Curious if any of you have direct experience with Bicycle Wheel Warehouse. I'm interested in their Blackset Race wheelset with DA 7850 hubs (link).

Anyone know what rims they're sourcing for this wheel, and how stiff the build should feel? I'm guessing moderately stiff with the spoke count, but the rim itself might be a little flexy from weight and rim height. 

Thanks!


----------



## cfoster (Dec 20, 2007)

Please check out this link for a little insight.

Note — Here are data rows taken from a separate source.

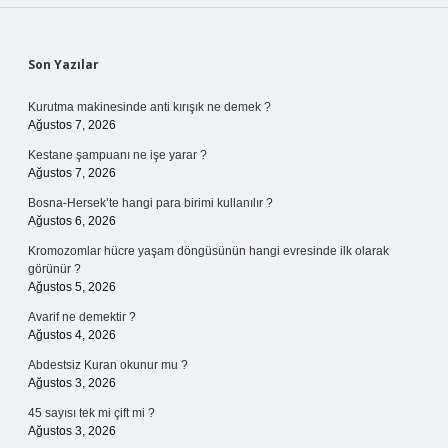
Sidebar
Son Yazılar
Kurutma makinesinde anti kırışık ne demek ?
Ağustos 7, 2026
Kestane şampuanı ne işe yarar ?
Ağustos 7, 2026
Bosna-Hersek’te hangi para birimi kullanılır ?
Ağustos 6, 2026
Kromozomlar hücre yaşam döngüsünün hangi evresinde ilk olarak
görünür ?
Ağustos 5, 2026
Avarif ne demektir ?
Ağustos 4, 2026
Abdestsiz Kuran okunur mu ?
Ağustos 3, 2026
45 sayısı tek mi çift mi ?
Ağustos 3, 2026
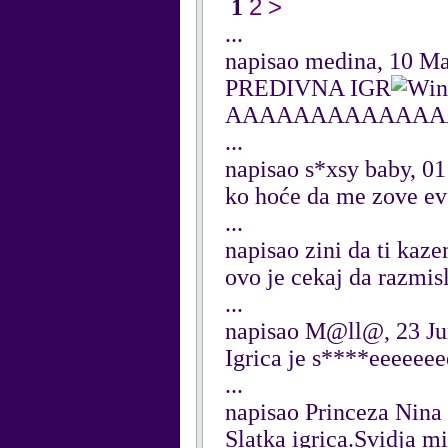
2
>
1
...
napisao medina, 10 M
PREDIVNA IGR
AAAAAAAAAAAAAA
...
napisao s*xsy baby, 0
ko hoće da me zove e
...
napisao zini da ti kaz
ovo je cekaj da razmis
...
napisao M@ll@, 23 Ju
Igrica je s****eeeeee
...
napisao Princeza Nina
Slatka igrica.Svidja mi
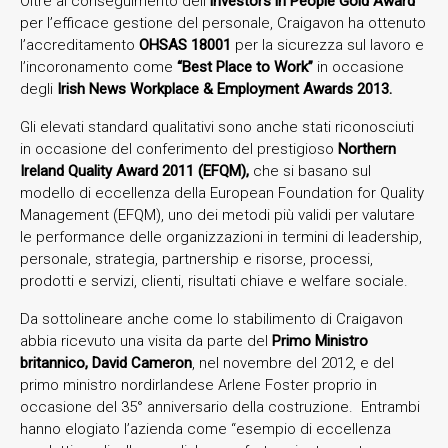
Oltre al conseguimento dell’
Investors in People Gold Award
per l’efficace gestione del personale, Craigavon ha ottenuto
l’accreditamento
OHSAS 18001
per la sicurezza sul lavoro e
l’incoronamento come
“Best Place to Work”
in occasione
degli
Irish News Workplace & Employment Awards 2013.
Gli elevati standard qualitativi sono anche stati riconosciuti
in occasione del conferimento del prestigioso
Northern
Ireland Quality Award 2011 (EFQM),
che si basano sul
modello di eccellenza della European Foundation for Quality
Management (EFQM), uno dei metodi più validi per valutare
le performance delle organizzazioni in termini di leadership,
personale, strategia, partnership e risorse, processi,
prodotti e servizi, clienti, risultati chiave e welfare sociale.
Da sottolineare anche come lo stabilimento di Craigavon
abbia ricevuto una visita da parte del
Primo Ministro
britannico, David Cameron
, nel novembre del 2012, e del
primo ministro nordirlandese Arlene Foster proprio in
occasione del 35° anniversario della costruzione. Entrambi
hanno elogiato l’azienda come “esempio di eccellenza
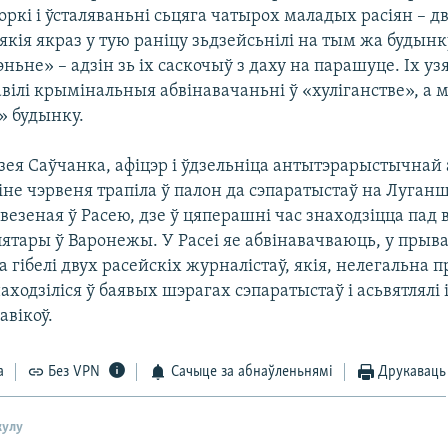
ркі і ўсталяваньні сьцяга чатырох маладых расіян – дв
 якія якраз у тую раніцу зьдзейсьнілі на тым жа будынк
ьне» – адзін зь іх саскочыў з даху на парашуце. Іх узя
вілі крымінальныя абвінавачаньні ў «хуліганстве», а м
» будынку.
зея Саўчанка, афіцэр і ўдзельніца антытэрарыстычнай 
іне чэрвеня трапіла ў палон да сэпаратыстаў на Луган
езеная ў Расею, дзе ў цяперашні час знаходзіцца пад 
ятары ў Варонежы. У Расеі яе абвінавачваюць, у прыва
 гібелі двух расейскіх журналістаў, якія, нелегальна
находзіліся ў баявых шэрагах сэпаратыстаў і асьвятлялі
авікоў.
а
Без VPN
Сачыце за абнаўленьнямі
Друкаваць
кулу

http://forums.roadbikereview.com/showthread.php?t=142939&highlight=blackset+race

Good luck.


----------



## Rot Weiss Essen (Nov 10, 2008)

I am thinking that with 32 spokes front and rear you have very little to worry about as far as stiffness goes and for the money it seems to be a good buy with the 240 hubs!


----------



## bobthib (May 28, 2009)

I got the basic Bicycle Wheel Warehouse Blackset Race® (1421g) 700C road wheel set for $275 plus $17 shipping. They weighed in a 1481 gm, but they are stiff and true. 

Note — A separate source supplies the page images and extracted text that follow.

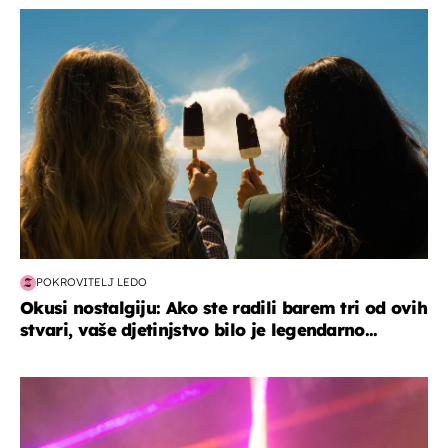
zdravlje & prehrana
POKROVITELJ LEDO
Okusi nostalgiju: Ako ste radili barem tri od ovih
stvari, vaše djetinjstvo bilo je legendarno...
kultura & zabava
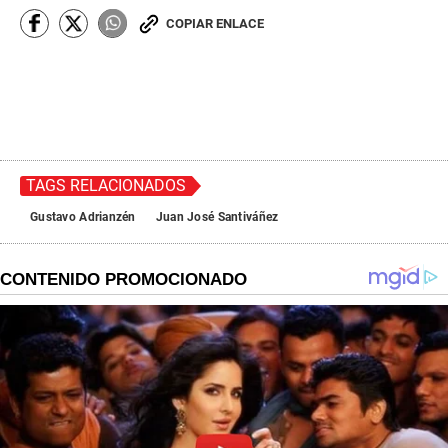
COPIAR ENLACE
TAGS RELACIONADOS
Gustavo Adrianzén
Juan José Santiváñez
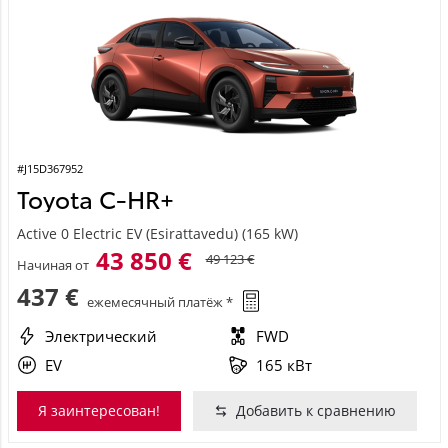
#J15D367952
Toyota C-HR+
Active 0 Electric EV (Esirattavedu) (165 kW)
43 850 €
49 123 €
Начиная от
437 €
ежемесячный платёж *
Электрический
FWD
EV
165 кВт
Я заинтересован!
Добавить к сравнению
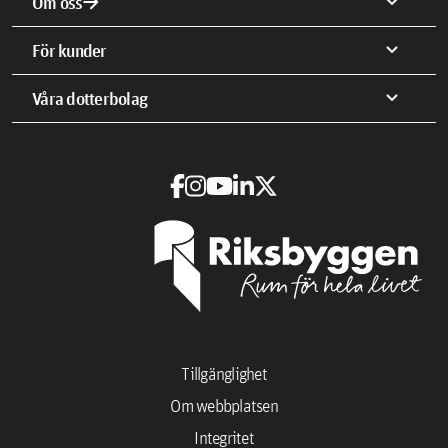
arrow_forward
expand_more
Om oss
expand_more
För kunder
expand_more
Våra dotterbolag
Tillgänglighet
Om webbplatsen
Integritet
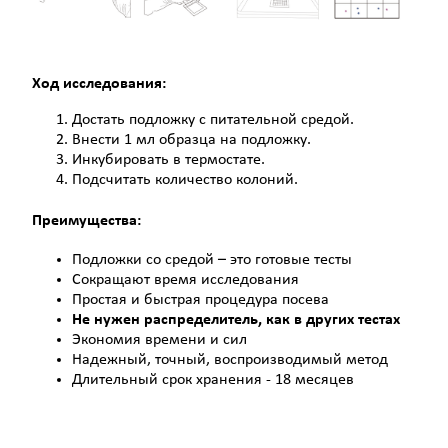
Ход исследования:
Достать подложку с питательной средой.
Внести 1 мл образца на подложку.
Инкубировать в термостате.
Подсчитать количество колоний.
Преимущества:
Подложки со средой – это готовые тесты
Сокращают время исследования
Простая и быстрая процедура посева
Не нужен распределитель, как в других тестах
Экономия времени и сил
Надежный, точный, воспроизводимый метод
Длительный срок хранения - 18 месяцев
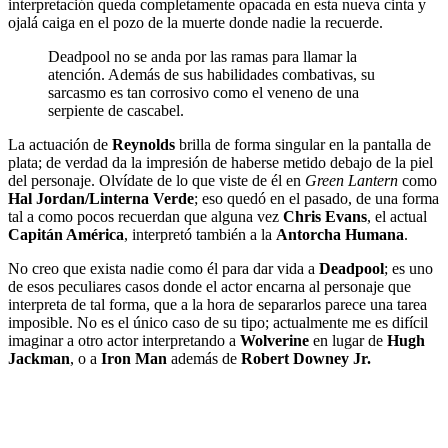
interpretación queda completamente opacada en esta nueva cinta y
ojalá caiga en el pozo de la muerte donde nadie la recuerde.
Deadpool no se anda por las ramas para llamar la
atención. Además de sus habilidades combativas, su
sarcasmo es tan corrosivo como el veneno de una
serpiente de cascabel.
La actuación de
Reynolds
brilla de forma singular en la pantalla de
plata; de verdad da la impresión de haberse metido debajo de la piel
del personaje. Olvídate de lo que viste de él en
Green Lantern
como
Hal Jordan/Linterna Verde
; eso quedó en el pasado, de una forma
tal a como pocos recuerdan que alguna vez
Chris Evans
, el actual
Capitán América
, interpretó también a la
Antorcha Humana
.
No creo que exista nadie como él para dar vida a
Deadpool
; es uno
de esos peculiares casos donde el actor encarna al personaje que
interpreta de tal forma, que a la hora de separarlos parece una tarea
imposible. No es el único caso de su tipo; actualmente me es difícil
imaginar a otro actor interpretando a
Wolverine
en lugar de
Hugh
Jackman
, o a
Iron Man
además de
Robert Downey Jr.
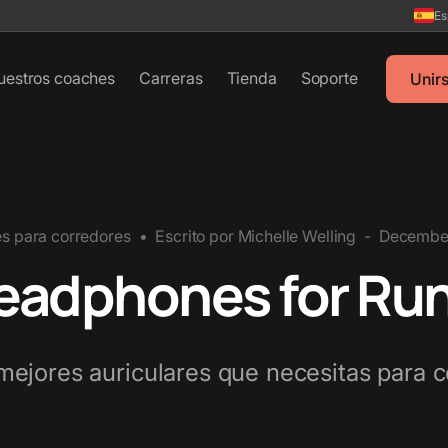
Es
uestros coaches
Carreras
Tienda
Soporte
Unir
es para corredores
•
Escrito por
Michelle Welling
-
December
headphones for Run
mejores auriculares que necesitas para c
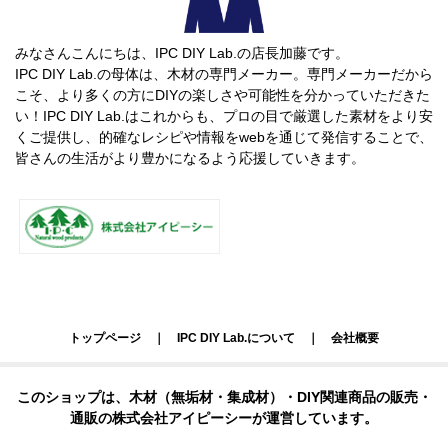
みなさんこんにちは、IPC DIY Lab.の店長加藤です。
IPC DIY Lab.の母体は、木材の専門メーカー。専門メーカーだから
こそ、より多くの方にDIYの楽しさや可能性を分かっていただきた
い！IPC DIY Lab.はこれからも、プロの目で厳選した素材をより安
くご提供し、的確なレシピや情報をwebを通じて発信することで、
皆さんの生活がより豊かになるよう応援していきます。
トップページ
｜
IPC DIY Lab.について
｜
会社概要
このショップは、木材（無垢材・集成材）・DIY関連商品の販売・
通販の株式会社アイピーシーが運営しています。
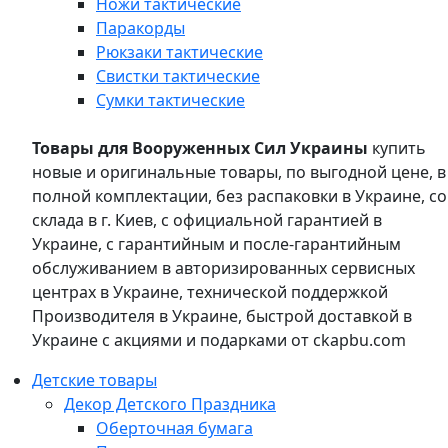
Ножи тактические
Паракорды
Рюкзаки тактические
Свистки тактические
Сумки тактические
Товары для Вооруженных Сил Украины
купить
новые и оригинальные товары, по выгодной цене, в
полной комплектации, без распаковки в Украине, со
склада в г. Киев, с официальной гарантией в
Украине, с гарантийным и после-гарантийным
обслуживанием в авторизированных сервисных
центрах в Украине, технической поддержкой
Производителя в Украине, быстрой доставкой в
Украине с акциями и подарками от ckapbu.com
Детские товары
Декор Детского Праздника
Оберточная бумага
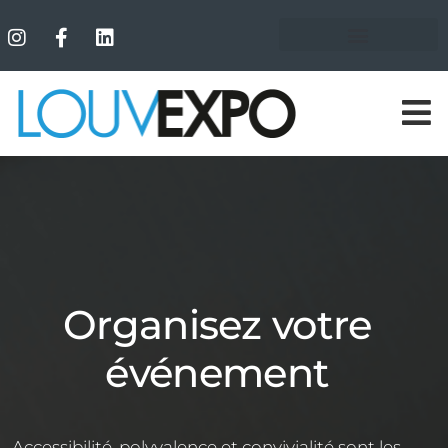
rganisez votre
événement
té, polyvalence et convivialité sont les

After about 1000 mi had a broken spoke one the rear (drive side of course) and called them. They sent out a dozen spokes (10 rear, 2 front) no charge.

So far, so good.


----------



## rruff (Feb 28, 2006)

Hope you don't need to use all those...


----------



## Svooterz (Jul 29, 2006)

toshi said:


> Curious if any of you have direct experience with Bicycle Wheel Warehouse. I'm interested in their Blackset Race wheelset with DA 7850 hubs (link).
> 
> Anyone know what rims they're sourcing for this wheel, and how stiff the build should feel? I'm guessing moderately stiff with the spoke count, but the rim itself might be a little flexy from weight and rim height.
> 
> Thanks!


I suppose these wheels will be more than stiff enough. I have bought a set of their Blackset Race wheels with formula hubs (275$ for a 1400 grams wheelset? bring them in!) this summer and they've held up very well. 24 spokes up front, 28 in the back, all DT comp 14/15 gauge with alu nipples and I can tell you that these wheels are laterally stiffer than the Easton Vista SL that I was riding before. I can't feel any flex in the wheels. I haven't raced on them yet, but I logged hard training miles on them without any worries.

I have even hit a pothole on a fast descent and the hit was hard enough to destroy a Scicon bag's anchor points and to send the aforementionned bag flying into the ground. The wheels didn't even need trueing. OK, I may weight only 140 pounds, but still, I was impressed.

Given that the wheel build your are looking will use the same rims but with more spokes and even better hubs, I'd say it will be one durable & solid training wheelset.


----------